Provided information:
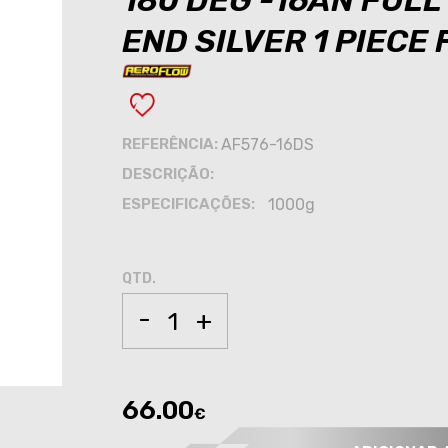
180 DEG -16AN FUL
END SILVER 1 PIECE
REFERÊNCIA:
AF576-16DS
DESCRIÇÃO:
ESPECIFICAÇÕES:
1000g
QTD.
-
+
66.00
€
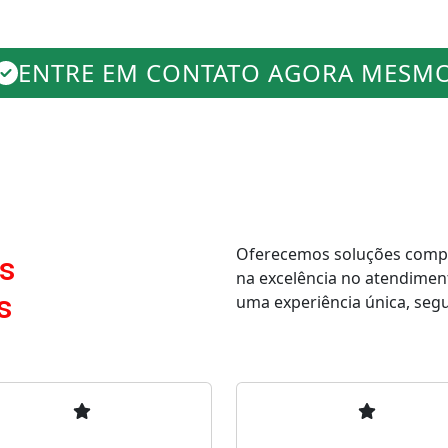
ENTRE EM CONTATO AGORA MESM
Oferecemos soluções comple
s
na excelência no atendimen
s
uma experiência única, segur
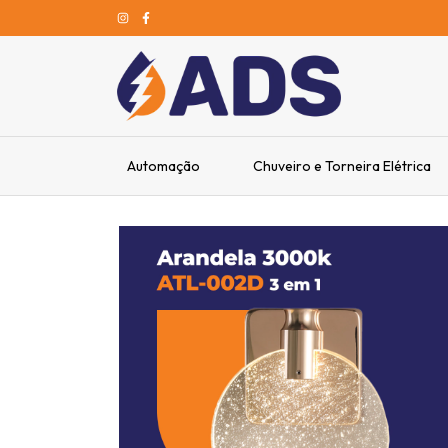
Automação
Chuveiro e Torneira Elétrica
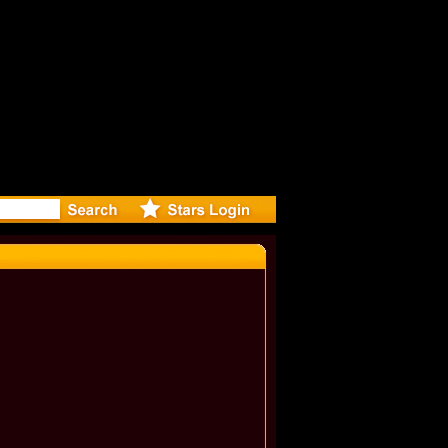
r Debuts S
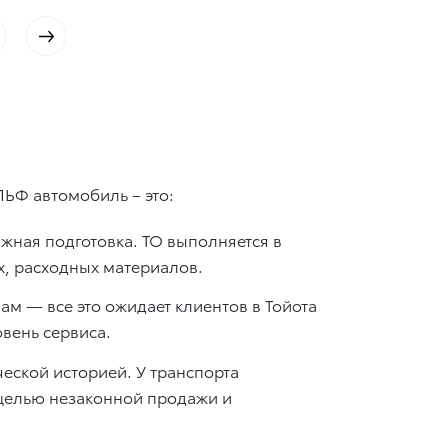
ЛЬФ автомобиль – это:
жная подготовка. ТО выполняется в
х, расходных материалов.
ам — все это ожидает клиентов в Тойота
вень сервиса.
еской историей. У транспорта
 целью незаконной продажи и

The task: Take the line containing "Oferecemos soluções comple" and every line after it up to the end of the data, and write them out exactly, without the pictures.

Written solution:
Oferecemos soluções comple
s
na excelência no atendimen
s
uma experiência única, segur
Automação
Chuveiro e Torneira Elétrica
r Debuts S
ЛЬФ автомобиль – это:
жная подготовка. ТО выполняется в
х, расходных материалов.
ам — все это ожидает клиентов в Тойота
вень сервиса.
еской историей. У транспорта
 целью незаконной продажи и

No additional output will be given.